Playing the game again, a few things strike me: First, the story is far more bare-bones than how I remembered it. Apparently the reason for this is that Secret of Mana was initially intended to be one of the first games to take advantage of a CD-ROM system for the SNES, which would have allowed it to be a much larger game. This system never came about (it wouldn't be until the Gamecube that Nintendo used optical disks) and that led to big upheaval in the middle of Secret of Mana's production.

In true classic video game fashion, one of the elements of the game has you traveling to various palaces where world-preserving Mana Seeds are kept, each tied to an element (with resident elementals that grant two of the three playable characters magic powers) and sealing the magical power of those seeds. While the first few of these have fairly involved stories and build-up, many of the latter ones fly by in a quick series of excursions, and this is apparently because of the massive changes that had to be made in the middle of production to account for less data capacity.

The script was also apparently all translated by one guy over the course of like a month (the translator, Ted Woolsey, has his own trope on TV Tropes) and elements like Squaresoft's choice of fonts meant he had to condense the dialogue significantly.

When I initially played the game, it was largely out of context.

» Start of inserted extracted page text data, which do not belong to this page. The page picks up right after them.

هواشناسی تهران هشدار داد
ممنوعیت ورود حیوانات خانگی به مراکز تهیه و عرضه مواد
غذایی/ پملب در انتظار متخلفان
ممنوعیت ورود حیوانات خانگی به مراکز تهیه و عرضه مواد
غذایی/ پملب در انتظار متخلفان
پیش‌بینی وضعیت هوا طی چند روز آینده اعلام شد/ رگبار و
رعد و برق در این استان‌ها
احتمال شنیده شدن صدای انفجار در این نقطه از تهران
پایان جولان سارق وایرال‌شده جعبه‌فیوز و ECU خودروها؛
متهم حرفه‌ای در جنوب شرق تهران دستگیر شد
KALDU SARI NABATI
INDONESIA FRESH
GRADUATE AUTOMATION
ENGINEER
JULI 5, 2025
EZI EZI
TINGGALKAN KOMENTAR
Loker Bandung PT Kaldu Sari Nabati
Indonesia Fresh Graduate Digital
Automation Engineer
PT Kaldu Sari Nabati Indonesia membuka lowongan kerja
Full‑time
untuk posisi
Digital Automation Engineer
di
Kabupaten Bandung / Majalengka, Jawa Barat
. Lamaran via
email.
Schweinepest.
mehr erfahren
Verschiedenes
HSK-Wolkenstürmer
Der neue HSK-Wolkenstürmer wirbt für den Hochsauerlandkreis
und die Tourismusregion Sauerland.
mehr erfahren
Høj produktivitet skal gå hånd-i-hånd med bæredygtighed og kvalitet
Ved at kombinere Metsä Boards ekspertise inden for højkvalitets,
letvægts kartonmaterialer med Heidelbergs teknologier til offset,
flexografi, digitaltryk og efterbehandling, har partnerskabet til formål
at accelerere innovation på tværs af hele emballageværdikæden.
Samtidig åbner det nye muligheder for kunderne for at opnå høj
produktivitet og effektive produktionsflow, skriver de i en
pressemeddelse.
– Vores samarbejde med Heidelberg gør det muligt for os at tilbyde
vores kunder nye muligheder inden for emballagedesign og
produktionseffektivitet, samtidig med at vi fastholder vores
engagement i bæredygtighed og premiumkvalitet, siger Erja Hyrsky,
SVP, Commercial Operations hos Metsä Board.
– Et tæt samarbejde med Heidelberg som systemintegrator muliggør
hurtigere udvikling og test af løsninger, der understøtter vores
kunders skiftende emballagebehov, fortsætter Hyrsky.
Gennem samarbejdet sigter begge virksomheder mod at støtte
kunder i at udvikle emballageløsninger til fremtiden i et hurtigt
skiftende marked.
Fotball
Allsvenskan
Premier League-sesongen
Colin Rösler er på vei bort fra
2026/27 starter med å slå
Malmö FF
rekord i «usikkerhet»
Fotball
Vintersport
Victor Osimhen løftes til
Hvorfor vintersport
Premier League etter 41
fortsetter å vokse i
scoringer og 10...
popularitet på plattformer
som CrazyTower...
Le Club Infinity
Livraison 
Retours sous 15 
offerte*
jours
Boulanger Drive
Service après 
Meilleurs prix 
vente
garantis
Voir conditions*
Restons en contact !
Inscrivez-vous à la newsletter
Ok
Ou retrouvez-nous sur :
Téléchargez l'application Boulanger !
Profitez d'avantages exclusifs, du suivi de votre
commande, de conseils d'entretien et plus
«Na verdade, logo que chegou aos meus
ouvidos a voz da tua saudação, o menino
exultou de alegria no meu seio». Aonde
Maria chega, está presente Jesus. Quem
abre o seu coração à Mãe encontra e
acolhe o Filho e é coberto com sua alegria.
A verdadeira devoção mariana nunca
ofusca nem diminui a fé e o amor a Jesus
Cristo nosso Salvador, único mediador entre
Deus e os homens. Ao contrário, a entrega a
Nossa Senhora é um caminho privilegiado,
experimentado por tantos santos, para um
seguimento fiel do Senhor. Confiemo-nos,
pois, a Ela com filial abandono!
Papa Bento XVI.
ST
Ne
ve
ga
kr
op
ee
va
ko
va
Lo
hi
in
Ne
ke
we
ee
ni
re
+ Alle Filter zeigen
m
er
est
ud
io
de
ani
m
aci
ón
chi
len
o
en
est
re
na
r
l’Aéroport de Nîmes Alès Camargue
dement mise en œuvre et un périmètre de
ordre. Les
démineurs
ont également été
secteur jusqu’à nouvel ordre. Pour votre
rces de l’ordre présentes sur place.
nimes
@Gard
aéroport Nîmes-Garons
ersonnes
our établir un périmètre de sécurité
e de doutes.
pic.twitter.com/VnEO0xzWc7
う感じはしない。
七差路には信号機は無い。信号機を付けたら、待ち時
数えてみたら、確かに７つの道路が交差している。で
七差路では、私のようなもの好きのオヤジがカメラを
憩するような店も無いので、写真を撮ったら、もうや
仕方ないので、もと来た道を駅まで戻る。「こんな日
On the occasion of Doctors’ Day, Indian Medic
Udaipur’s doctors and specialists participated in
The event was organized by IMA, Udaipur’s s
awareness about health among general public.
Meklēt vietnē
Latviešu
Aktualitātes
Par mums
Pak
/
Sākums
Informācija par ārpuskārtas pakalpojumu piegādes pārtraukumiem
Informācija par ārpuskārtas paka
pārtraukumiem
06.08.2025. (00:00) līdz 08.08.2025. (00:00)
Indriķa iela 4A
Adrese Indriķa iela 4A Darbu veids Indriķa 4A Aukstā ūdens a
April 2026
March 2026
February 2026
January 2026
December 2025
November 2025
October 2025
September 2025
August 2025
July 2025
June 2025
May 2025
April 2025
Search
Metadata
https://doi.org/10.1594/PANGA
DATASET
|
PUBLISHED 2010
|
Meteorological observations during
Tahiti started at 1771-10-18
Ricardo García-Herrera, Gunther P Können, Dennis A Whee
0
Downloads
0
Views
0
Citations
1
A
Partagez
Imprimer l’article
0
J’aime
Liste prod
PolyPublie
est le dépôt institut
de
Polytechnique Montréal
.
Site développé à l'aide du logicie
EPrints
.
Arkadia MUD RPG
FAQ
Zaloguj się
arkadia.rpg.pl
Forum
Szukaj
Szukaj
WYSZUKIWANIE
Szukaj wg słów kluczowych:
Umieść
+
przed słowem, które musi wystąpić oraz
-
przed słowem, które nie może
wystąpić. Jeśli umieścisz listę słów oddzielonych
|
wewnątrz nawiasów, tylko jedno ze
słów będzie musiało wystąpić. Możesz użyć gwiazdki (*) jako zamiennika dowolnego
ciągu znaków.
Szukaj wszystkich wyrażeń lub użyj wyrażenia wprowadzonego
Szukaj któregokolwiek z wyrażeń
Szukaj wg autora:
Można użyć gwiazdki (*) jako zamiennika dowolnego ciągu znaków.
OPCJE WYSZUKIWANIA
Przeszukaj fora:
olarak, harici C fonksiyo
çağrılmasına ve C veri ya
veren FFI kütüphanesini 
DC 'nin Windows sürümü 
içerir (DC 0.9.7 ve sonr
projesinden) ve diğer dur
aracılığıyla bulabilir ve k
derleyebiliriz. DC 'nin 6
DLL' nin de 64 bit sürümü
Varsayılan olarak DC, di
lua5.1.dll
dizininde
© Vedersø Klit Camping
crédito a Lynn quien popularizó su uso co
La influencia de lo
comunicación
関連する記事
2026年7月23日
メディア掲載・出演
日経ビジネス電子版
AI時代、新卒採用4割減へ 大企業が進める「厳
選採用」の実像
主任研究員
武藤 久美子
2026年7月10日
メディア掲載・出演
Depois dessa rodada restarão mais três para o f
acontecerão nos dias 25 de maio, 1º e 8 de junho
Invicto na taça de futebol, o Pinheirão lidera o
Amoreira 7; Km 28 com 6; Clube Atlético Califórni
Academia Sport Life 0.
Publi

I didn't know, for example, that the game was part of a series (the first in the series was for the Gameboy, called Final Fantasy Adventure in the U.S. - which is also part of this collection.) I think there were also elements that didn't even occur to me - like the interpretation that the game's final boss, which is ultimately a sort of innocent manifestation of nature that could inadvertently bring about the apocalypse, might actually be your own trusted draconic companion who flies you around the world in the latter half of the game.

2018 saw a remake of the game that updated it with modern graphics and I believe expanded its storytelling, but I also recall that reviews for it were quite horrible, so I've never checked it out.

Secret of Mana's gameplay, of course, felt quite different from the usual turn-based combat of other Squaresoft classics. I do think some of the "roll to hit" mechanics you find in turn-based games can feel a little unsatisfying in a real-time action RPG - swinging your sword at certain enemies at certain levels in Secret of Mana sometimes just completely whiffs, and there is a little recovery meter that strongly encourages you to time your attacks rather than just spamming.

I'm really curious to see Trials of Mana, which is the last game in the collection, which has previously not seen a release in the U.S., as I'd like to see how they iterated on the game's formula.

I think it's always interesting to return to some old game. There's a bit of an uncanny feeling, sparks of recognition but also, often, discovering the sequence of the game isn't quite like you remember, or how, in your meandering style of play when you were a kid, you might have thought of certain locations as being central to the game, when in fact it was just a place you'd go to often.

Really, it's just funny to come back to this game, which feels sort of small and not terribly long (I played through the whole thing in a week) when it was such a big thing in my childhood. I think I appreciate different aspects of it than I did back then.